We need to ensure the remuneration is appropriate and from new funding. Concerns from GPs often relate to potentially losing funding — since they are private businesses too — and confidence in the clinical skills of pharmacy teams. Some GPs also prefer to mix minor illness appointments with more complex cases to break up the day and catch up on clinic work.
However, freeing up capacity should be seen differently: it’s not just an opportunity to see more complex cases, but to spend a bit longer with patients. A 15-minute appointment could give clinicians some breathing space — imagine the benefits for patients.

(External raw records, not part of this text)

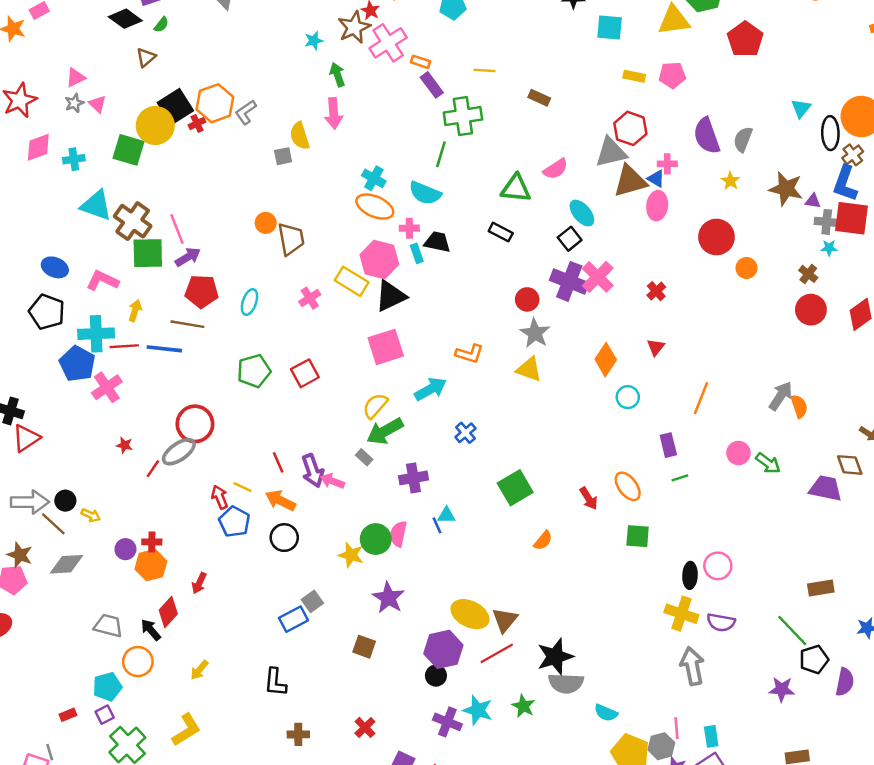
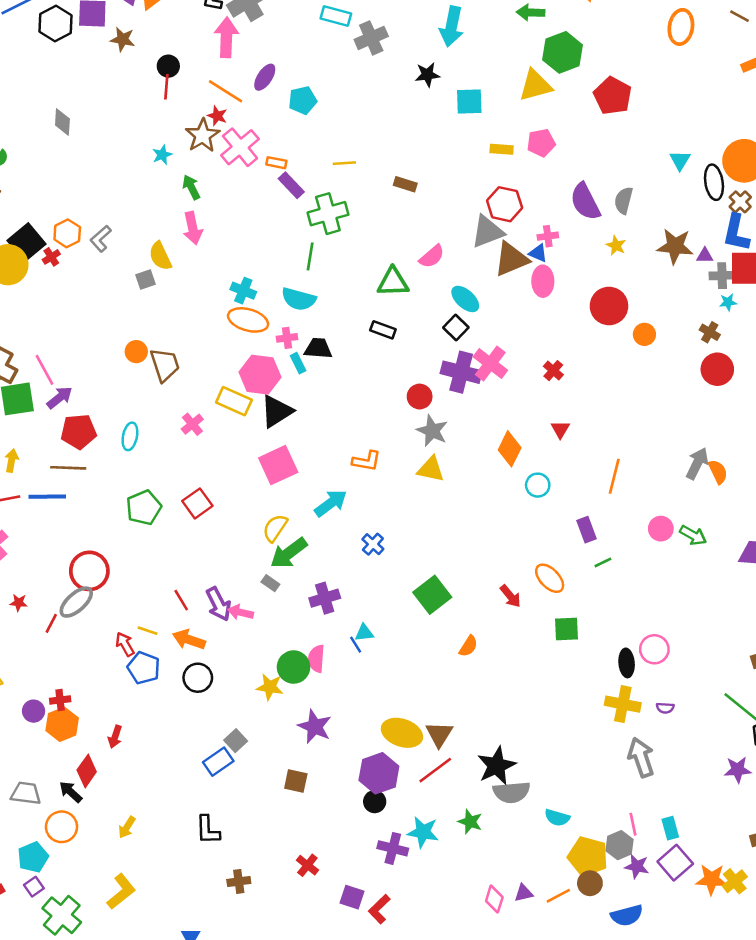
orange hexagon: (215, 103) -> (67, 233), size x0.7
purple semicircle: (721, 622) -> (665, 708), size x0.6

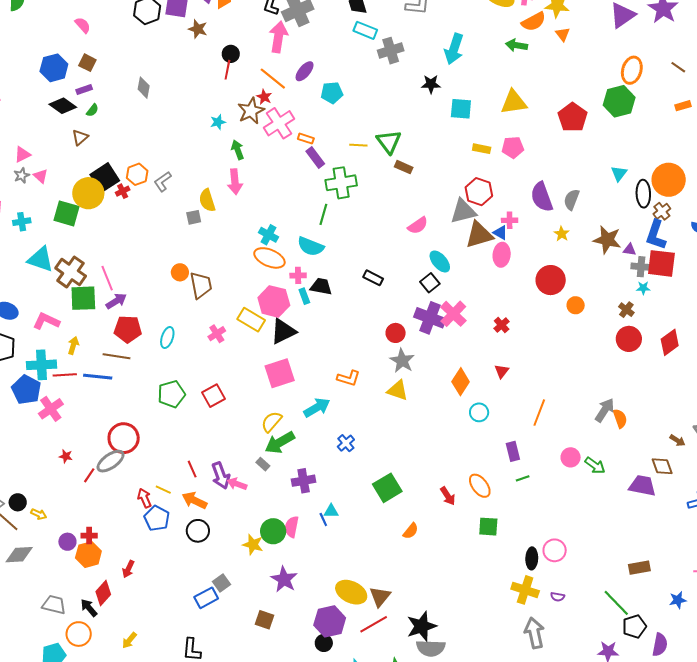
green hexagon: (563, 52) -> (619, 101), moved
green triangle: (393, 282) -> (389, 142), moved, turned 48

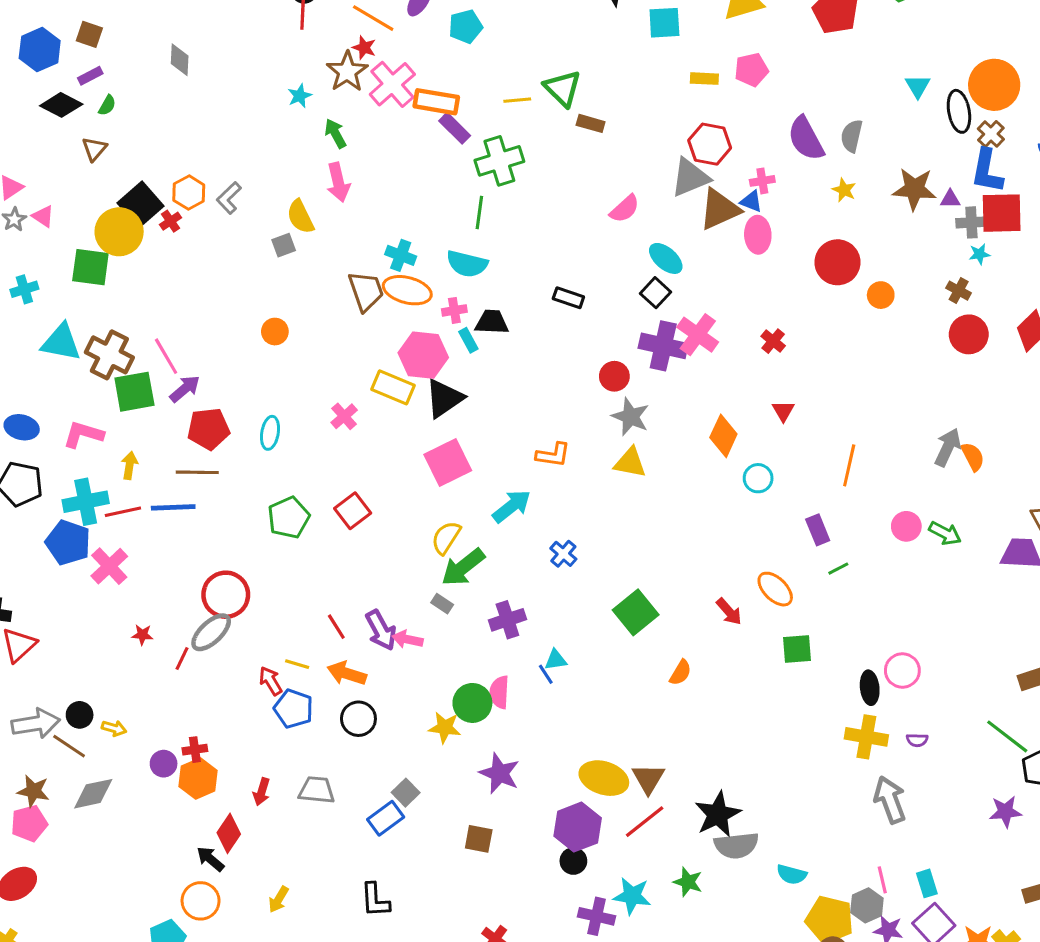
orange rectangle: (306, 139) -> (436, 102), size x1.8
brown trapezoid: (201, 285) -> (366, 291), moved
gray trapezoid: (54, 605) -> (317, 790), moved

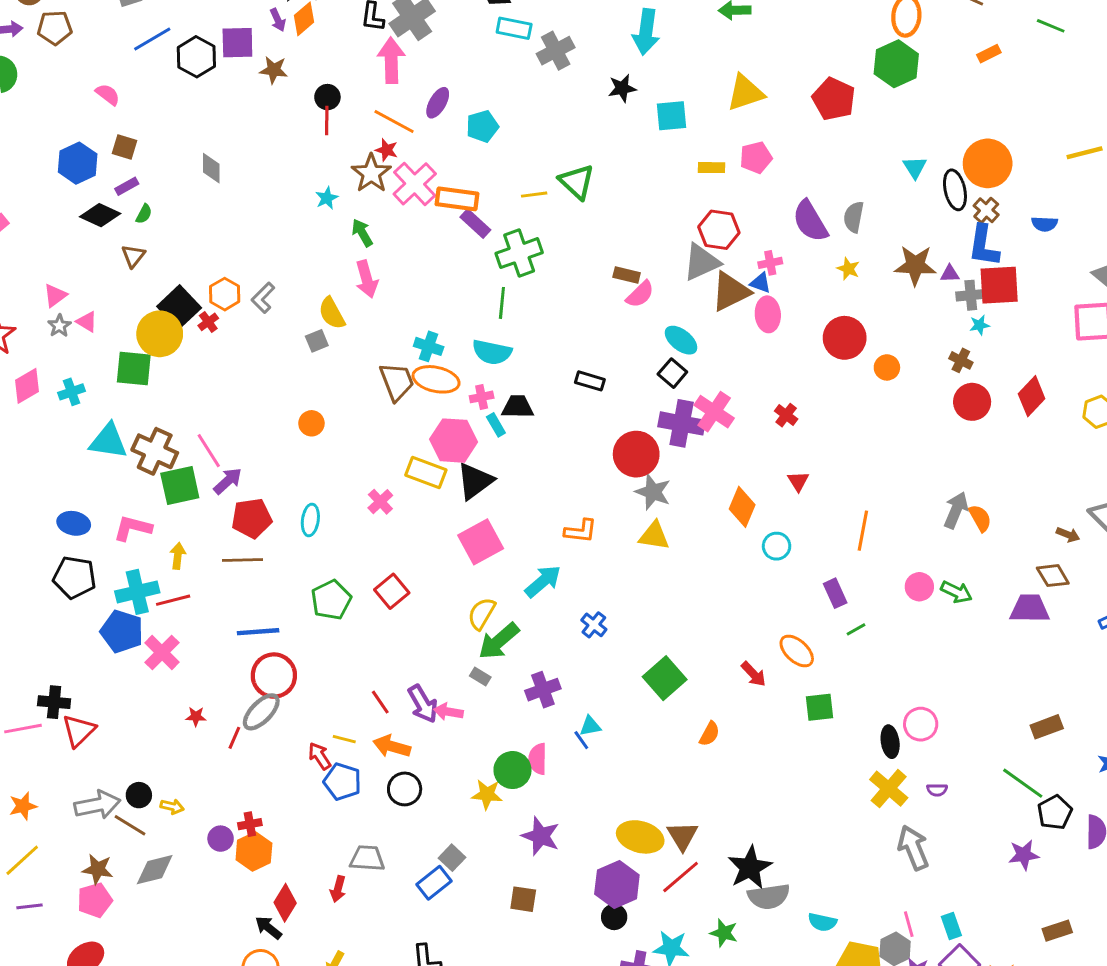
brown rectangle: (591, 123) -> (627, 275), moved
red circle: (614, 376) -> (636, 454), size x1.6
blue line: (173, 507) -> (258, 632), moved
yellow cross: (866, 737) -> (889, 789), turned 33
red arrow: (262, 792) -> (338, 889), moved

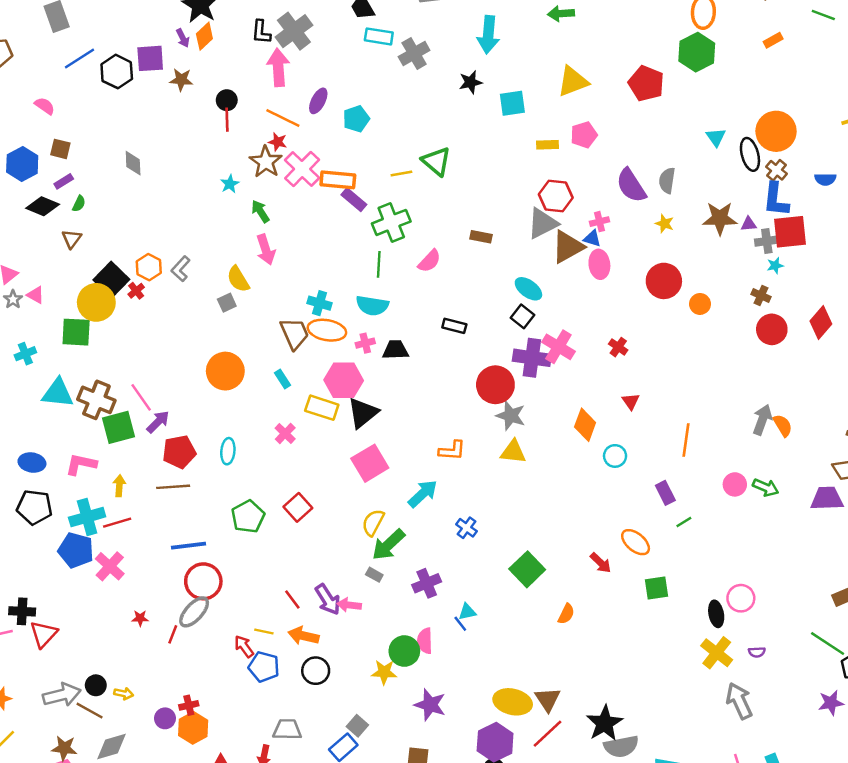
pink semicircle: (640, 294) -> (429, 261), moved
orange circle: (311, 423) -> (225, 371), size x1.8
cyan rectangle: (496, 425) -> (282, 379), moved

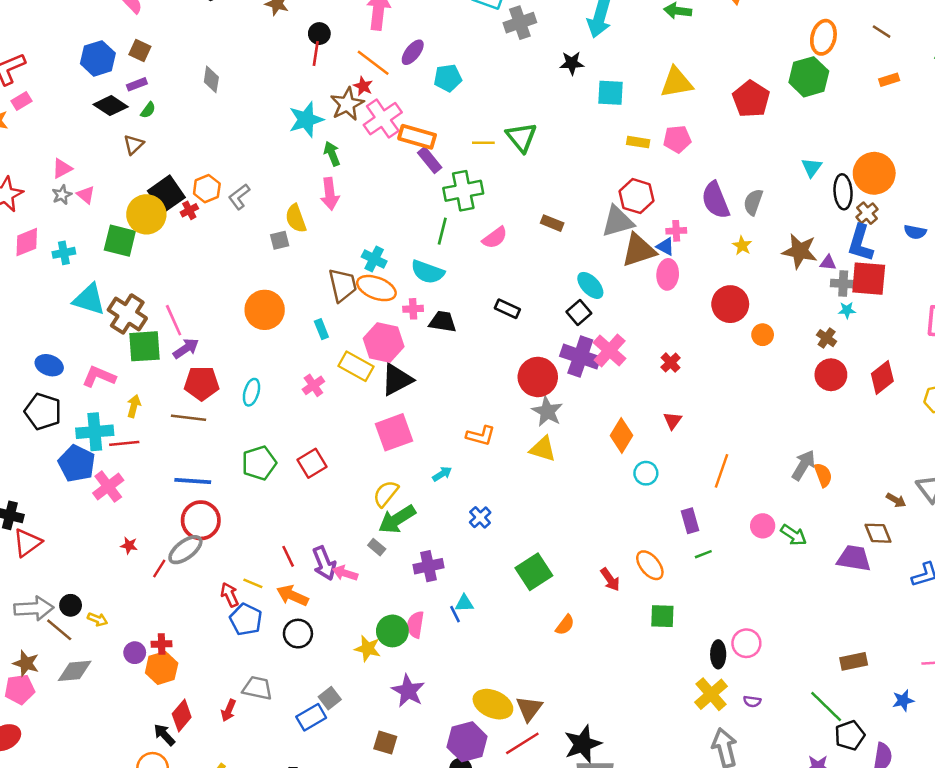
cyan star: (230, 184) -> (306, 120), size x1.8
cyan arrow: (423, 494) -> (442, 474), size x0.6

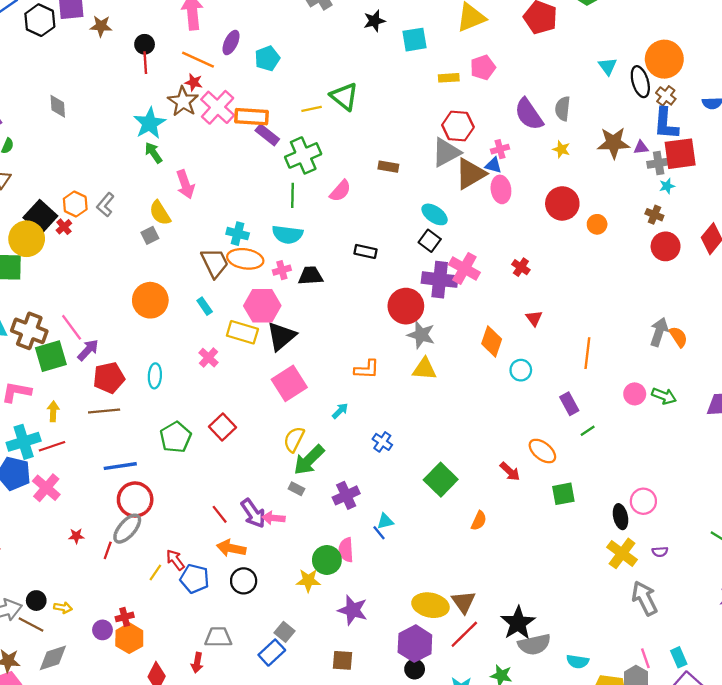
green arrow: (332, 154) -> (153, 153), moved
yellow line: (253, 583) -> (155, 572), moved, turned -66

We all need to work together in primary care to make this work — that includes better relationships between pharmacy and surgery teams. All healthcare professional training should include cross-sector training; for example, GP trainees spending time in community pharmacy and pharmacy trainees working in general practice.
Long-term ambition with short-term action
Every community pharmacy in England is a ‘Healthy Living Pharmacy’ under contractual framework requirements, with the ambition being ‘Making every contact count’. This is a crucial component of shifting the focus from sickness to prevention. The ten-year plan talks about giving community pharmacy a bigger role in prevention by expanding pharmacy’s role in vaccine delivery and screening for cardiovascular disease and diabetes risk. Over time, community pharmacy will be securely joined up to the single patient record to help provide a seamless service — and to give GPs oversight of patient management.
The vision is that all at-risk patients could have an annual health check at their community pharmacy — measuring blood pressure, cholesterol, HB1aC, BMI and waist circumference. This does not need to stop at screening — pharmacies could run a 12-week programme with weekly check-ins, coaching patients to making lifestyle changes to reduce any concerning readings, as well as helping people make sustainable behavioural lifestyle habits. As more pharmacists quality as independent prescribers, they could start to prescribe for these conditions directly. For this, we need full digital integration with NHS systems, sharing information via patient records and the ability to order blood tests and prescribe safely.
The ten-year plan also talks about expanding the role of community pharmacy in managing long-term conditions, linking them to the single patient record. This must go beyond ‘just’ prescribing, focusing on helping people live longer, healthier lives through behavioural change support. Does this need to be done by a pharmacist or a pharmacy technician, or could it be done by a trained healthy living champion? This will be time-consuming on pharmacy and will need to be remunerated appropriately, but I know that this investment (likely to be more affordable than other healthcare professionals) will save the NHS money in the long run.
Action points
So, what do we need in community pharmacy to maximise our role in the ten-year plan?
- We need to look inwards, at our workforce and skill mix, and embrace portfolio careers. We need protected learning time, and to ensure that every member of the team is working to the top of their licence;
- Using automation wherever we can to free up capacity for teams to spend time with patients. Cost is often a barrier, but contractors may need to consider investing now to save money in the future and to increase revenue in the long term;
- The Department of Health and Social Care and HM Treasury must invest in community pharmacy now to ensure that ‘sickness to prevention’ is a central focus, so that fewer people end up using NHS services and maintain good health in the community;
- Interoperability with the rest of the NHS;
- Community pharmacy and general practice should work together and trust each other — there is enough work out there for everyone.
Community pharmacy has a great future and a big role to play in the NHS ten-year plan. What we have shown time and time again is how we work with pace, agility and versatility. If anyone can make change happen, it’s community pharmacy.
Conflicts of interest
Shilpa Shah is chief executive of North East London Local Pharmaceutical Committee. She writes in her own capacity.